▶ **What to do**:
Could you please reproduce every record below exactly, leaving out the pictures?

Page-level text extractions:
──────────
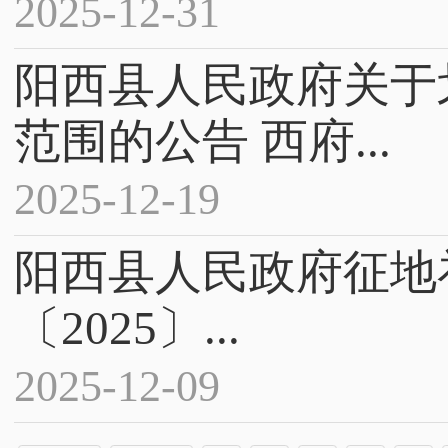
2025-12-31
阳西县人民政府关于
范围的公告 西府...
2025-12-19
阳西县人民政府征地
〔2025〕...
2025-12-09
──────────
▶ **Written solution**:
2025-12-31
阳西县人民政府关于
范围的公告 西府...
2025-12-19
阳西县人民政府征地
〔2025〕...
2025-12-09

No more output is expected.